··· SUPPLIED MATERIAL
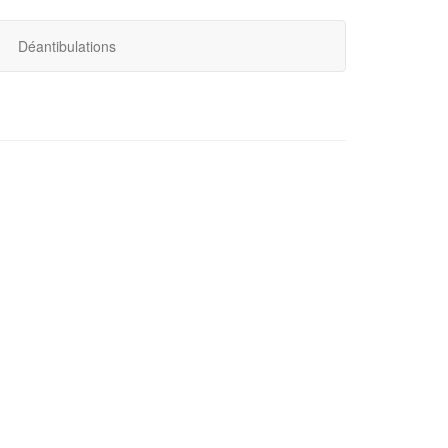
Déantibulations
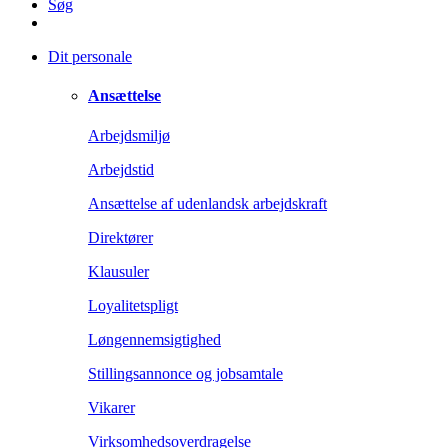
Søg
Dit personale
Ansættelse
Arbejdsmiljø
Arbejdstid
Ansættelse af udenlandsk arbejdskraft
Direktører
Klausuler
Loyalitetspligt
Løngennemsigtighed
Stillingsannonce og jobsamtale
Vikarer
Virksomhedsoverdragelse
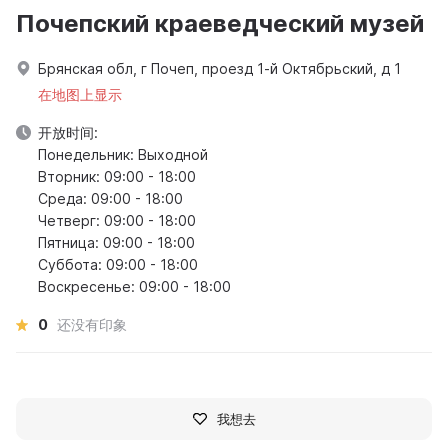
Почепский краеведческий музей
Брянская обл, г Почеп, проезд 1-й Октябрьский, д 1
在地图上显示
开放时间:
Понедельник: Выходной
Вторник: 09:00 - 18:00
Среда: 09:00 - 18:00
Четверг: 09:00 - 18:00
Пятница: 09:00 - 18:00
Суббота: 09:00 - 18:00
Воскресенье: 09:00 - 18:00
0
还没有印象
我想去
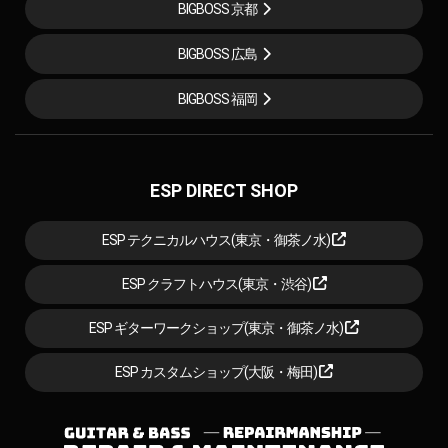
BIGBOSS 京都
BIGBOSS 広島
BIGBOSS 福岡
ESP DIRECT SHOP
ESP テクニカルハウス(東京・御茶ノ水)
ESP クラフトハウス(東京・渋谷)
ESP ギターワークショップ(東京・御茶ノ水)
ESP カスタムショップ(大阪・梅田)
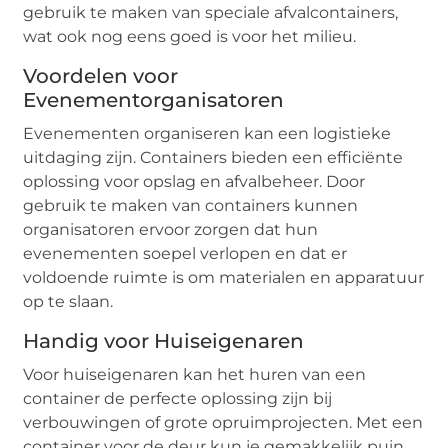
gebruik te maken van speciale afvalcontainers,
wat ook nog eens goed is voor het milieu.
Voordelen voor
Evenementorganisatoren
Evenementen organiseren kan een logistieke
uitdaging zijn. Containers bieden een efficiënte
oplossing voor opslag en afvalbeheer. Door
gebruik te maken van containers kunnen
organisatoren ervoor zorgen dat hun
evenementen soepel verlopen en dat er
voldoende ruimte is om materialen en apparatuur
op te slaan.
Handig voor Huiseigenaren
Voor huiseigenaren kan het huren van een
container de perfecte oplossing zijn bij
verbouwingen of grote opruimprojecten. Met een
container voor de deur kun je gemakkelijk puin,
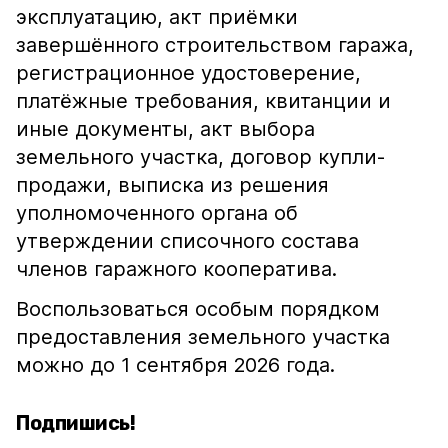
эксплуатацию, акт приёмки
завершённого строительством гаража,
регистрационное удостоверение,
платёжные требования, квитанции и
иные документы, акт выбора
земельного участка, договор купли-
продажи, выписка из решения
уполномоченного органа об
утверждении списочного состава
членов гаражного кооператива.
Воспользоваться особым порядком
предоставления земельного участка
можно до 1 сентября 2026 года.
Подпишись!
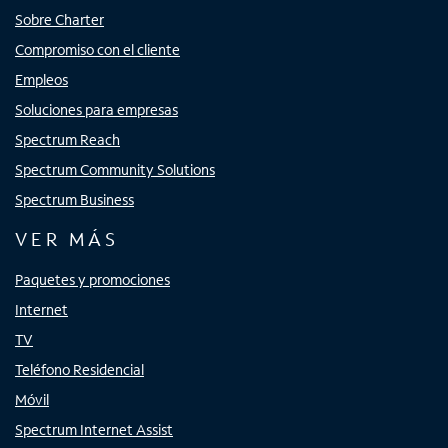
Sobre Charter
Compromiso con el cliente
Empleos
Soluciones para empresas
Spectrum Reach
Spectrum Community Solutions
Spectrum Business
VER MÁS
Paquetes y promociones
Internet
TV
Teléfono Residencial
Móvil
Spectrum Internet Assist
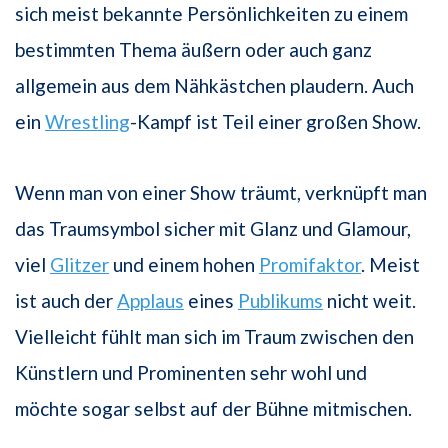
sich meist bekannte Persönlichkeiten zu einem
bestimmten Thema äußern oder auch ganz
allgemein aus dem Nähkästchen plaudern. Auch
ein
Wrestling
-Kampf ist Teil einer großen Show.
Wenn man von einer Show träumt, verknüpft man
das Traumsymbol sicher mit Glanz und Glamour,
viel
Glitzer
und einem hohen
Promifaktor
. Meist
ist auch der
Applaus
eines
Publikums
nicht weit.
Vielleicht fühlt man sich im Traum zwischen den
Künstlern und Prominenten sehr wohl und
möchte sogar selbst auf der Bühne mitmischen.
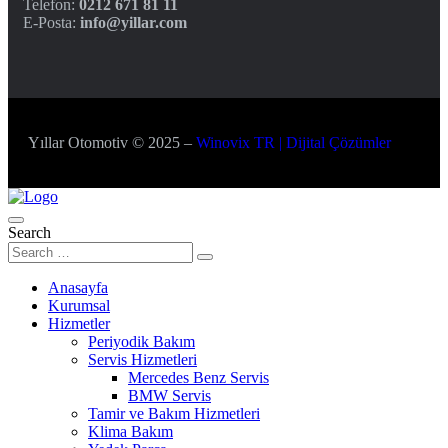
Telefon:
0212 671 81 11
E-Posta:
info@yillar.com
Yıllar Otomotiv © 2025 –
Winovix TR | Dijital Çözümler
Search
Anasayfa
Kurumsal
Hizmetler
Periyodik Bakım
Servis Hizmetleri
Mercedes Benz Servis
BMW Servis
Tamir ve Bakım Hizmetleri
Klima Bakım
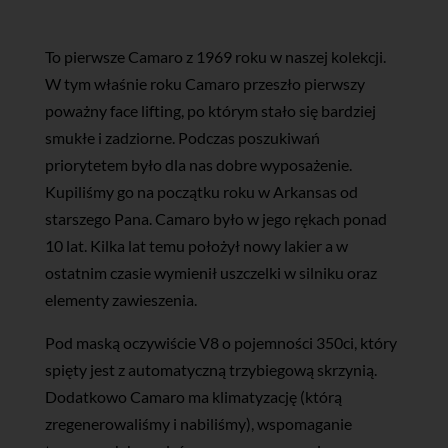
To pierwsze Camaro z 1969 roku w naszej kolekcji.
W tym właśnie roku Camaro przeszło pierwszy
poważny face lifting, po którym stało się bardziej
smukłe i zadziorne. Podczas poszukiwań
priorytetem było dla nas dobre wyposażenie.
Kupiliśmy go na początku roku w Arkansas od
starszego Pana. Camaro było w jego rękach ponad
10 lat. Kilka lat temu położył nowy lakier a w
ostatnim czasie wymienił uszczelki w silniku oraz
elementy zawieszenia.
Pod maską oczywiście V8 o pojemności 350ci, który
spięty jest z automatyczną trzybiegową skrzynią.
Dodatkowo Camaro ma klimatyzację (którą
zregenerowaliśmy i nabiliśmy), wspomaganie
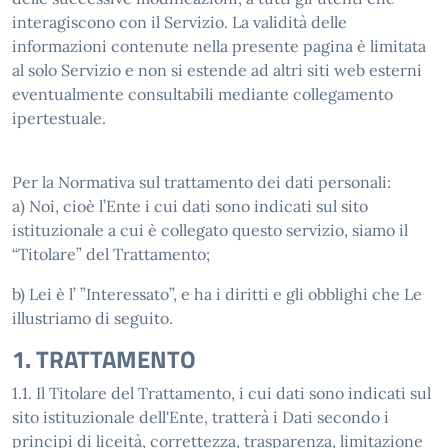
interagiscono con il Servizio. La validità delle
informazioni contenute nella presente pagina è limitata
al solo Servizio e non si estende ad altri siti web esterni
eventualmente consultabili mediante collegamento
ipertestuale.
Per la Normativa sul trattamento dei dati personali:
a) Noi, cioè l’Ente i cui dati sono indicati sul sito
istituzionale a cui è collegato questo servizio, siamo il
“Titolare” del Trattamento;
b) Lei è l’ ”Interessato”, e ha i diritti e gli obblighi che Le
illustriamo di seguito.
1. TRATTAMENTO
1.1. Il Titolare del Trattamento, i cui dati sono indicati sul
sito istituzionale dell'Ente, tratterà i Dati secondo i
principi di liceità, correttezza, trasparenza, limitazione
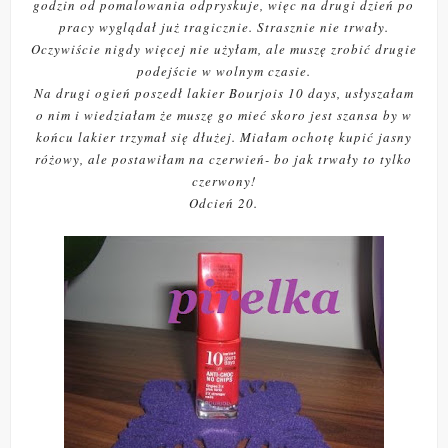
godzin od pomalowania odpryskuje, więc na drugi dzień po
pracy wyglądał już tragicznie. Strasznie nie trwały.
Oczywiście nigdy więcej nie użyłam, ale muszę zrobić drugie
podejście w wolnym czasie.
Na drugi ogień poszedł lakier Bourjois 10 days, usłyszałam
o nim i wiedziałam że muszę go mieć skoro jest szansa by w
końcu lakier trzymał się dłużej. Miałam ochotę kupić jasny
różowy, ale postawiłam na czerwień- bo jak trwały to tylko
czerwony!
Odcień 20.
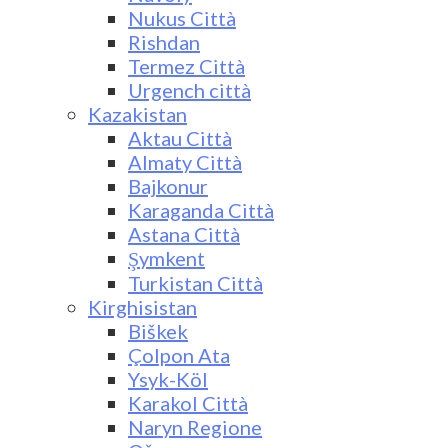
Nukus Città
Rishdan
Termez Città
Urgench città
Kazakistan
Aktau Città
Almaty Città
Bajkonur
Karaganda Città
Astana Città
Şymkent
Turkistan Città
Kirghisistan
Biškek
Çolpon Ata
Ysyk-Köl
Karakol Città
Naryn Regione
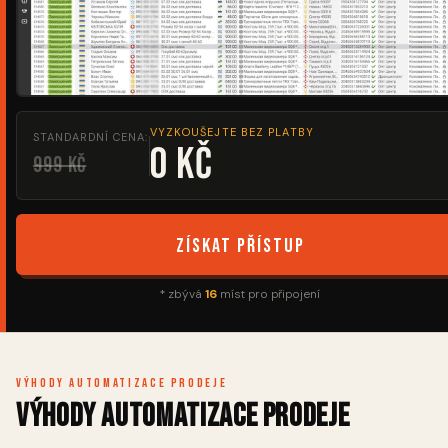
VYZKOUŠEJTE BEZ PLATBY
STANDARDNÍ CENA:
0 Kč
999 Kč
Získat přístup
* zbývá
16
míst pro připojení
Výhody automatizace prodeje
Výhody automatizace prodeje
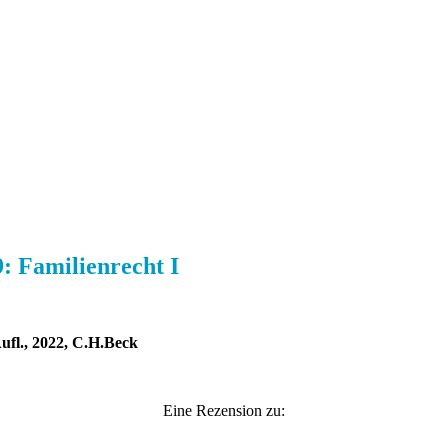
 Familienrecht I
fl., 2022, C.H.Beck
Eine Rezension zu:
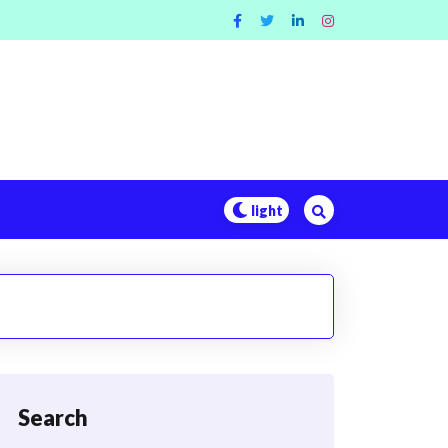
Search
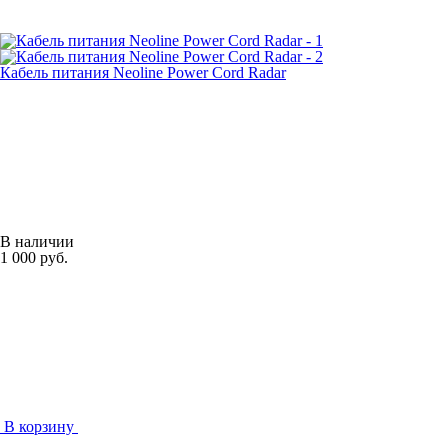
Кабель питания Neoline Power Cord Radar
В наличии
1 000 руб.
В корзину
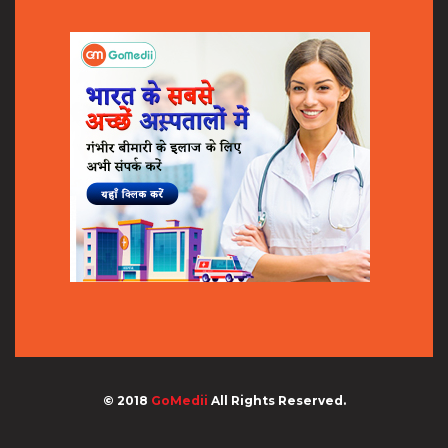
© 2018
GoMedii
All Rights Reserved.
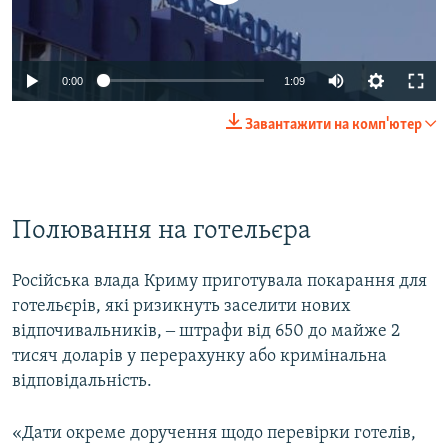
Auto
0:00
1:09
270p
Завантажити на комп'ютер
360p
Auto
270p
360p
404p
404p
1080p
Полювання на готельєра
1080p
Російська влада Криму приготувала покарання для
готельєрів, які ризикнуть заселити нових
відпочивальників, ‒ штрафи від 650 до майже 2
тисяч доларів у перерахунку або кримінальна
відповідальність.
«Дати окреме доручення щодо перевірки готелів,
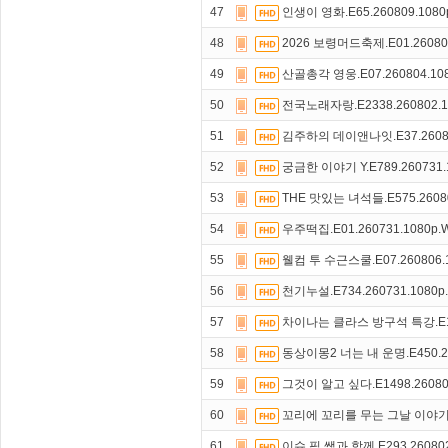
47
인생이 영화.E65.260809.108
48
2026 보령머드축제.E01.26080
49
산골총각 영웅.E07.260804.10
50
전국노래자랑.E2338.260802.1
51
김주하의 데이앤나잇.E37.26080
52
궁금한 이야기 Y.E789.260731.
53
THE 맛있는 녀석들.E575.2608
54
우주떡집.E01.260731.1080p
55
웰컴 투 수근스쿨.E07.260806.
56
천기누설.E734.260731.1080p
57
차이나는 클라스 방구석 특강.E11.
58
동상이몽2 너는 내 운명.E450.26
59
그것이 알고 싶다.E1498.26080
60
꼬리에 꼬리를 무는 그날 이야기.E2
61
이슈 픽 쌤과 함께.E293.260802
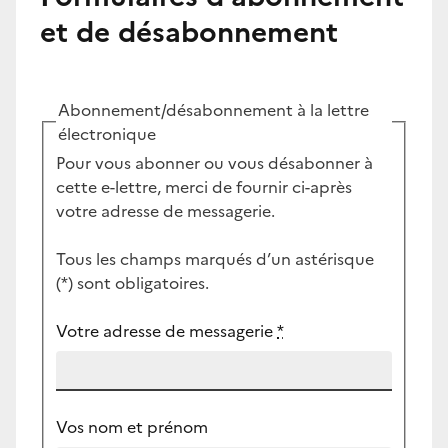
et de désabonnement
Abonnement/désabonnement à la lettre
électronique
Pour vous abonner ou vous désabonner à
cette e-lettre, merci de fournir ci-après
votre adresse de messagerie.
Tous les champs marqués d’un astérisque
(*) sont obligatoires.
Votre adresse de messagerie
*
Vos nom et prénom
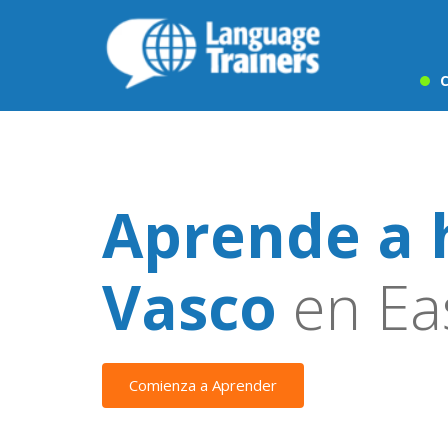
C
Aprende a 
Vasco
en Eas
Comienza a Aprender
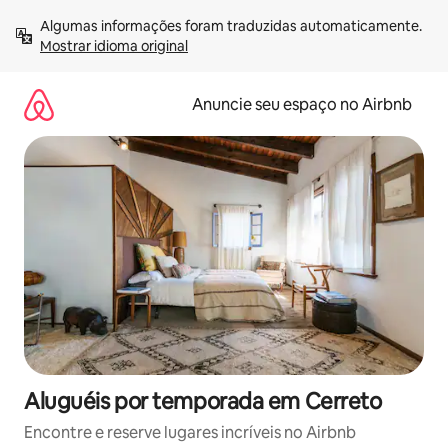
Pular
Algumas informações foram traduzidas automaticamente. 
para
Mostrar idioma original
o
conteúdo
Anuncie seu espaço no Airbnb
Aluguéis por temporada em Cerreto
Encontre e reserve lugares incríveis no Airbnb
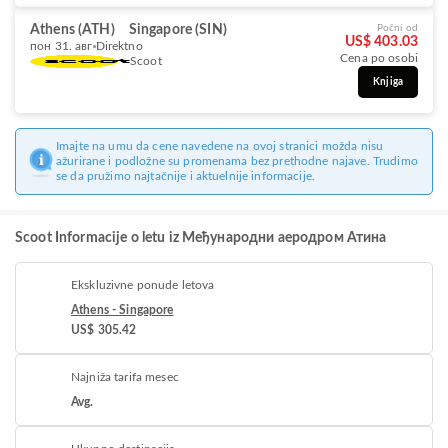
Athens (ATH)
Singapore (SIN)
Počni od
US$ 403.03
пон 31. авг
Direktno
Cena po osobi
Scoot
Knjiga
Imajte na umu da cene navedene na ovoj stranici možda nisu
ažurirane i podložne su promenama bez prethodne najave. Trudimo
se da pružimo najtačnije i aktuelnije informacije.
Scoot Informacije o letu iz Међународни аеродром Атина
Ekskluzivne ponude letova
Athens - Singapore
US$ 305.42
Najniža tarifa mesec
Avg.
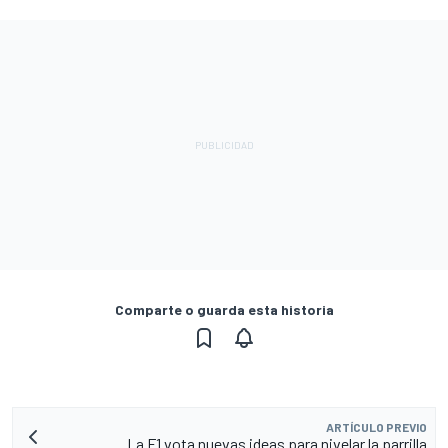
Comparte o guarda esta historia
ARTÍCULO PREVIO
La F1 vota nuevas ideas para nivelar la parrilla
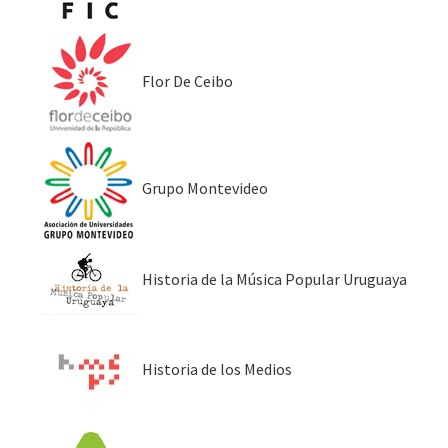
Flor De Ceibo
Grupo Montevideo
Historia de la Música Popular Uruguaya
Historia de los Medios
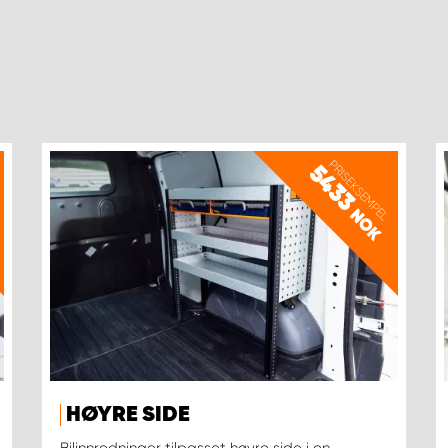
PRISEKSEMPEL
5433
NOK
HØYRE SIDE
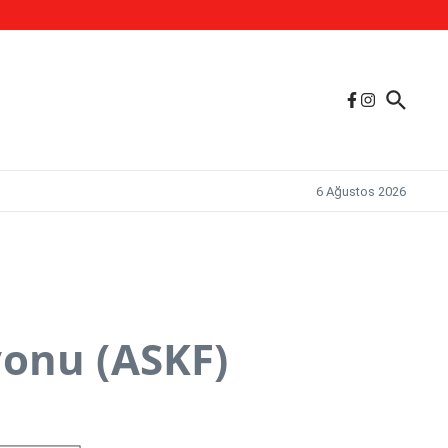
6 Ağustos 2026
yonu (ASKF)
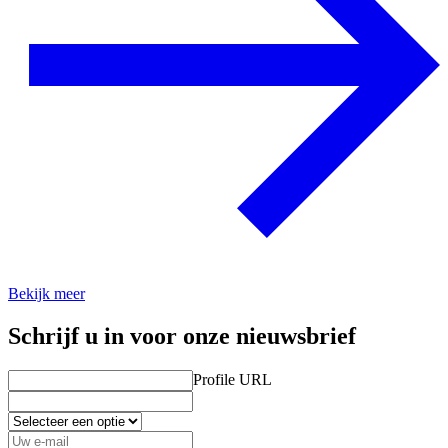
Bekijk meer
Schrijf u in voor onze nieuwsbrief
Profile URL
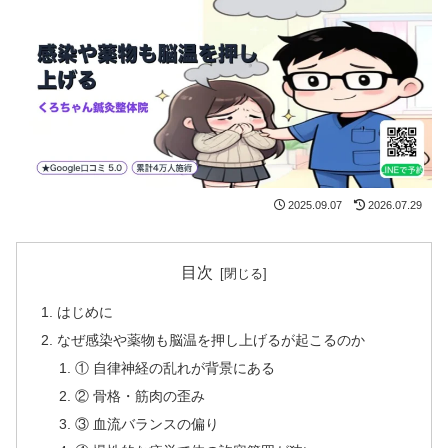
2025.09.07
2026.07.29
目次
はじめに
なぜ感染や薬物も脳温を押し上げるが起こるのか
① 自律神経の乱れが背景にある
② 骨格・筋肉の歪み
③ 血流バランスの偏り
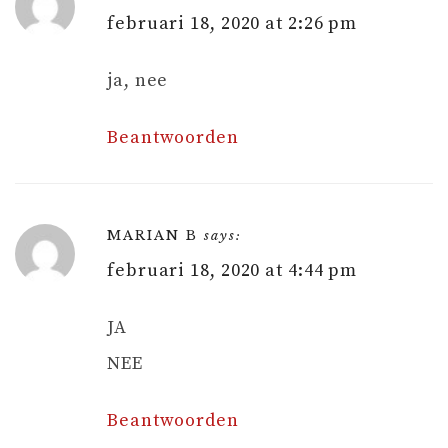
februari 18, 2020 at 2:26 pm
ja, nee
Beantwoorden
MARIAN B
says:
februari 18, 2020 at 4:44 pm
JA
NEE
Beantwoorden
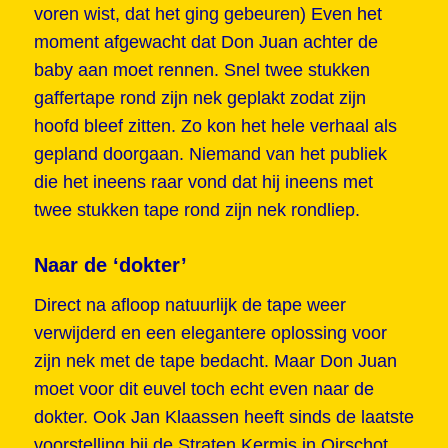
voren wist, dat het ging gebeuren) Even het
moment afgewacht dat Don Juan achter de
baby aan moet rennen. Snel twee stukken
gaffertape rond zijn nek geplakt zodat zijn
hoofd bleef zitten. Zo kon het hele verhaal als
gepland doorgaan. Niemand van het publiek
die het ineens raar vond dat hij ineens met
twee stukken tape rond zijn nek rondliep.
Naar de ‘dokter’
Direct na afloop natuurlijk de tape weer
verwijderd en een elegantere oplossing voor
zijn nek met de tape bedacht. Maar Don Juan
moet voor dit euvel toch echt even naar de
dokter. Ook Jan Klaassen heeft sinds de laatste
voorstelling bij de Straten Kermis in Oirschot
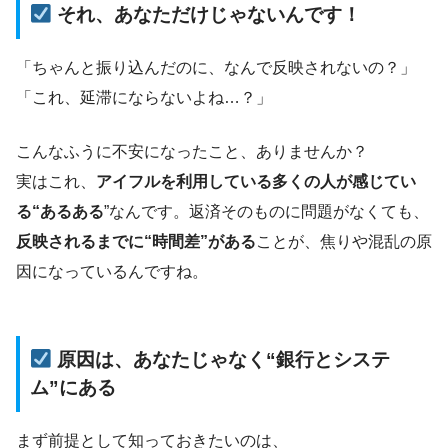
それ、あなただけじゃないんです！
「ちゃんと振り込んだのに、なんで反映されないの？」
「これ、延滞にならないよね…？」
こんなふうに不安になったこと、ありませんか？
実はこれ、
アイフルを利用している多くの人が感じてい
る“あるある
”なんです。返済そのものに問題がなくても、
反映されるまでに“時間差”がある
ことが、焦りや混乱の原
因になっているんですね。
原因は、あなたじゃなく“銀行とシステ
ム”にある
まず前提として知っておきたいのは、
······
■ **ABOUT THIS TASK**:
Beginning at the first line of the listing, print each line exactly until and including the one that has "Evenementorganisatoren"; skip pictures.

■ **PROBLEM SOLUTION**:
Déantibulations
Søg
Dit personale
Ansættelse
Arbejdsmiljø
Arbejdstid
Ansættelse af udenlandsk arbejdskraft
Direktører
Klausuler
Loyalitetspligt
Løngennemsigtighed
Stillingsannonce og jobsamtale
Vikarer
Virksomhedsoverdragelse
Почепский краеведческий музей
Брянская обл, г Почеп, проезд 1-й Октябрьский, д 1
在地图上显示
开放时间:
Понедельник: Выходной
Вторник: 09:00 - 18:00
Среда: 09:00 - 18:00
Четверг: 09:00 - 18:00
Пятница: 09:00 - 18:00
Суббота: 09:00 - 18:00
Воскресенье: 09:00 - 18:00
0
还没有印象
我想去
BIGBOSS 京都
BIGBOSS 広島
BIGBOSS 福岡
ESP DIRECT SHOP
ESP テクニカルハウス(東京・御茶ノ水)
ESP クラフトハウス(東京・渋谷)
ESP ギターワークショップ(東京・御茶ノ水)
ESP カスタムショップ(大阪・梅田)
gebruik te maken van speciale afvalcontainers,
wat ook nog eens goed is voor het milieu.
Voordelen voor
Evenementorganisatoren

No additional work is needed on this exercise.